Anyone ever heard of the D3O losing its properties after 3 years or so? I read it somewhere but I'm not sure if it has been confirmed or not.


----------



## jsil (Oct 9, 2018)

Update after using these for half of last season. In a word, fantastic. Walked away from some crashes that would have left me damaged otherwise. The only issue is that your mobility is a tad less, but not enough to impede riding just not as comfortable as without. Highly recommend.


----------



## Mountain Surfer (Jun 30, 2019)

I have the Demon D30 impact shorts, and the Pro series knee and elbow pads. Excellent, highly recommended. I'm a beginner/improver and fall over a lot, especially since I use a camber board. These, together with my Dakine wrist guards have saved me a lot.


----------



## Temee (Mar 22, 2015)

karansaraf said:


> I have the Demon D30 impact shorts, and the Pro series knee and elbow pads. Excellent, highly recommended. I'm a beginner/improver and fall over a lot, especially since I use a camber board. These, together with my Dakine wrist guards have saved me a lot.


What about the top piece? Also Demon? Apart Demon do you have any other brand been use can compare with?
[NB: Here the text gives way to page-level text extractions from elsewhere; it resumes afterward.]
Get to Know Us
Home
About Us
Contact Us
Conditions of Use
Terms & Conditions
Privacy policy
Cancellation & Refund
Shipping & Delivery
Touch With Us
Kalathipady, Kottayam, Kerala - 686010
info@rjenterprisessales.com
I consider Xion and Demon both very similar except the price and the short that Demon seems to have more buff, hard to decide


----------



## Mountain Surfer (Jun 30, 2019)

I don't have any top/torso/spine protection as I don't do any park/rails/box/jump stuff (I'm beginner/intermediate) so no need for me really. Demon is the only one I've tried, I managed to buy all the gear in the end of season sales so it wasn't full price. Sorry I can't help with that, though I can full recommend the Demon products I use, and I expect that they will last me many years, so I believe it's a worthy investment.


----------



## Temee (Mar 22, 2015)

karansaraf said:


> I don't have any top/torso/spine protection as I don't do any park/rails/box/jump stuff (I'm beginner/intermediate) so no need for me really. Demon is the only one I've tried, I managed to buy all the gear in the end of season sales so it wasn't full price. Sorry I can't help with that, though I can full recommend the Demon products I use, and I expect that they will last me many years, so I believe it's a worthy investment.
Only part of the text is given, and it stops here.